SBIR Phase I: Ratcheting Cytometry Instrument for Performing Cell Therapy Quality Control Assays

Period of Performance: 06/15/2017 - 11/30/2017


Phase 1 SBIR

Recipient Firm

Firm POC, Principal Investigator


The broader impact/commercial potential of this Small Business Innovation Research (SBIR) project will be the development of an instrument to address the scaling and regulatory challenges of quality control that increase cost and impede large scale deployment of cellular therapies to a wide patient base. Cellular therapies taking advantage of engineered human cells have shown incredible potential as "living drugs" that achieve personalized therapies for cancer patients.
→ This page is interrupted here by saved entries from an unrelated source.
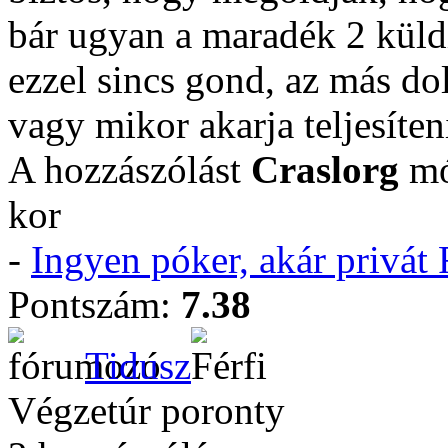
bár ugyan a maradék 2 küldi
ezzel sincs gond, az más do
vagy mikor akarja teljesíten
A hozzászólást
Craslorg
mó
kor
-
Ingyen póker, akár privá
Pontszám:
7.38
Tidusz
Végzetúr poronty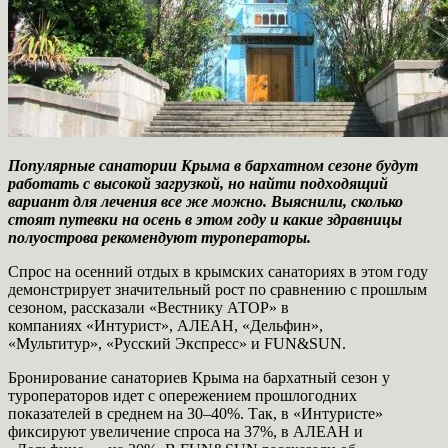
Популярные санатории Крыма в бархатном сезоне будут
работать с высокой загрузкой, но найти подходящий
вариант для лечения все же можно. Выяснили, сколько
стоят путевки на осень в этом году и какие здравницы
полуострова рекомендуют туроператоры.
Спрос на осенний отдых в крымских санаториях в этом году
демонстрирует значительный рост по сравнению с прошлым
сезоном, рассказали «Вестнику АТОР» в
компаниях «Интурист», АЛЕАН, «Дельфин»,
«Мультитур», «Русский Экспресс» и FUN&SUN.
Бронирование санаториев Крыма на бархатный сезон у
туроператоров идет с опережением прошлогодних
показателей в среднем на 30–40%. Так, в «Интуристе»
фиксируют увеличение спроса на 37%, в АЛЕАН и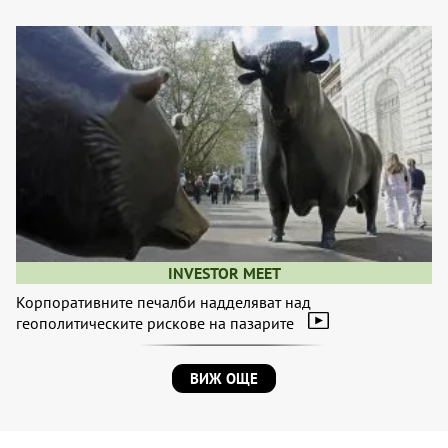
INVESTOR MEET
Корпоративните печалби надделяват над
геополитическите рискове на пазарите
ВИЖ ОЩЕ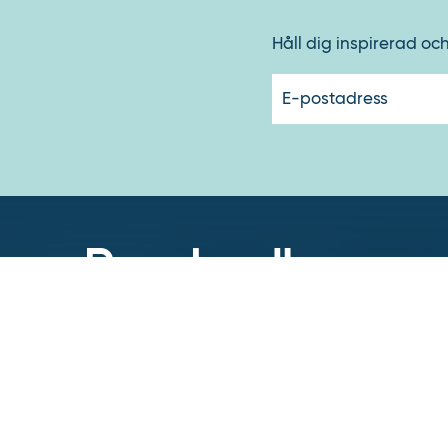
Håll dig inspirerad oc
Runelandhs säljer utrustning och inredning för indust
kontor till företag och kommuner. Vårt mål är att erb
de enklaste produkterna för din arbetsplats till a
skräddarsydda lösningar och tjänster.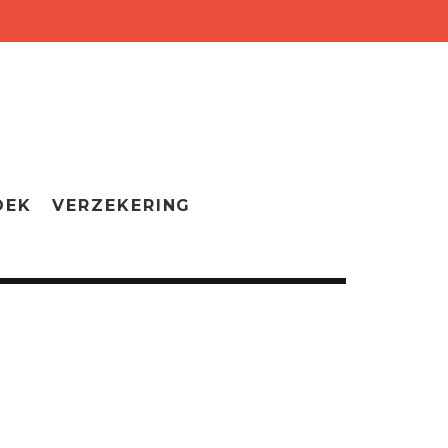
OEK
VERZEKERING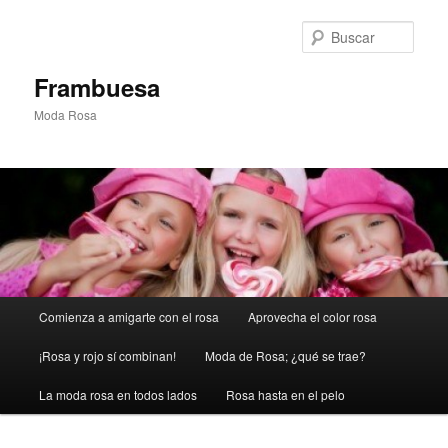
Ir
al
Busc
contenido
principal
Frambuesa
Moda Rosa
Menú
Comienza a amigarte con el rosa
Aprovecha el color rosa
principal
¡Rosa y rojo sí combinan!
Moda de Rosa; ¿qué se trae?
La moda rosa en todos lados
Rosa hasta en el pelo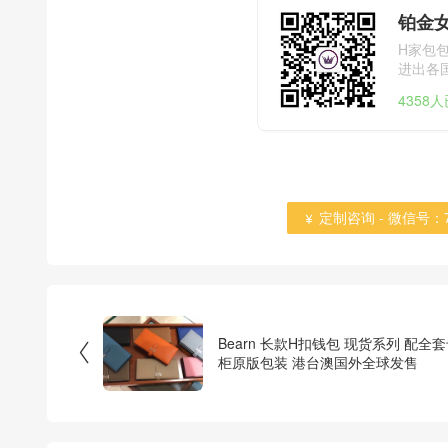
铂金
H家包
进出各国海
4358
定制咨询 - 微信号：784

Bearn 长款H扣钱包 现货系列 配全

柜原版包装 港台澳国外全球发售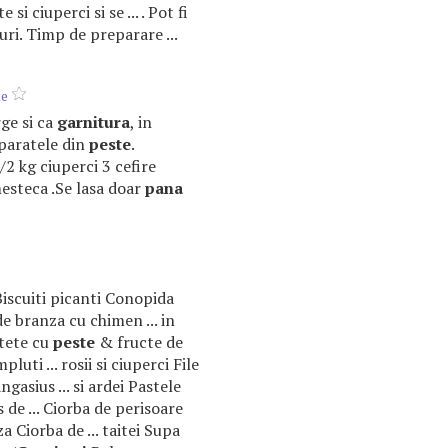
si ciuperci si se ... . Pot fi
uri. Timp de preparare ...
te
rge si ca
garnitura
, in
eparatele din
peste
.
/2 kg ciuperci 3 cefire
mesteca .Se lasa doar
pana
 Biscuiti picanti Conopida
 branza cu chimen ... in
tete cu
peste
& fructe de
luti ... rosii si ciuperci File
ngasius ... si ardei Pastele
 de ... Ciorba de perisoare
a Ciorba de ... taitei Supa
Recent improvements in these therapies have shown their efficacy in targeting and killing specific types of leukemias. In light of these successes, more and more research and clinical trials are being proposed to improve current efficacy in treating blood cancers and adapting these therapies to other cancers types. While showing promise in the fight against cancer, there is growing concern over the manufacturability of clinical doses, especially when scaling up to meet global demands. Additionally, the speed at which these therapies are being developed is causing regulatory agencies to lag behind in terms of quality control and release criteria. Both of these issues will need to be addressed as cellular therapies continue to improve and increase in demand. This SBIR Phase I project proposes to develop an integrated quality control instrument for the manufacture of cellular therapies, which centers around a disruptive new technology called ratcheting cytometry. Currently, quality control of therapeutic cell batches remains difficult to standardize and scale given the plethora of standalone tools needed to adequately characterize each batch. This modular approach has high capital cost, high recurring maintenance costs, and requires skilled technicians. Ideally, the capabilities of these standalone tools can be combined into one automated system to provide standardized metrics for cellular therapy quality without user variability. Leveraging well-established immunomagnetic cell labeling techniques, ratcheting cytometry is able combine the capabilities of quality control tools by individually measuring magnetic content and gating based on surface expression. Leveraging these advantages, the goal is to demonstrate feasibility for an integrated instrument to quantify cell number, viability, surface expression, and cytokine secretion of therapeutic cell batches in a single step assay.